Le terrain, un impératif à ne pas négliger
« Le développement du travail à distance a augmenté les pratiques occultes. C'est un des revers de la médaille qui est très peu évoqué. In fine, c'est toute une partie de la chaîne d'approvisionnement qui se rencontre moins voire qui ne se rencontre plus. Il importe de ne pas se baser que sur du déclaratif. Il faut enquêter sur la mise en oeuvre des contrats et rectifier le tir si besoin », précise Myriam de Gauddusson, associé au cabinet Franklin, cabinet spécialisé dans le droit des affaires. L'observation sur le terrain demeure essentielle surtout lorsqu'un plan d'actions correctives a été décidé pour faire progresser le fournisseur sur le sujet. Autre sujet à surveiller comme le lait sur le feu, celui de la responsabilité fournisseur à l'international. Me de Gauddusson précise : « Dans ce contexte, il faut être particulièrement vigilant sur la délégation. Délégation hiérarchique, géographique et fonctionnelle peuvent s'entrechoquer. Les relations fournisseurs peuvent alors comporter des zones grises sur l'exécution du contrat en termes de responsabilité pénale. » En bref, une chaîne de délégation claire qui conjugue responsabilité hiérarchique, fonctionnelle et géographique est un des piliers centraux de votre relation fournisseur.

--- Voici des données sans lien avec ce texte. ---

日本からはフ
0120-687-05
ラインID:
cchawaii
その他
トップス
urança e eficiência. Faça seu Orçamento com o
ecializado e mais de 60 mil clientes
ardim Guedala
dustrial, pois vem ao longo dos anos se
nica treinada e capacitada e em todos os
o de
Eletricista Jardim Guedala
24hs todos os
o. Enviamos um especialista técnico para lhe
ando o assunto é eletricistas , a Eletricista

Creuser le multi-sourcing et les décisions de justice
Du point de vue opérationnel se pose inéluctablement la question de la traçabilité. « Sur le coton blanchi au Bangladesh, il est presque impossible de tracer les origines de ce dernier après transformation, illustre Guillaume Anoti. Pour rentrer dans une démarche réussie de Due Diligence, il importe de considérer la chaîne d'approvisionnement dans la globalité de sa chaîne de valeurs. La démarche est complexe et chronophage. » Effectivement, opérer une nomenclature produit de toute la chaîne d'approvisionnement et d'en identifier le multisourcing relève de la gageure. Le meilleur raccourci semble être à l'heure du SaaS et des solutions automatisées de collecte l'information et d'arbitrer son sourcing en fonction des recherches effectuées en termes d'intelligence économique. C'est d'ailleurs l'une des promesses d'Anoti qui recense décisions de justices, analyses fournisseurs et informations sur la e-reputation pour aider les acheteurs à moins s'exposer au risque.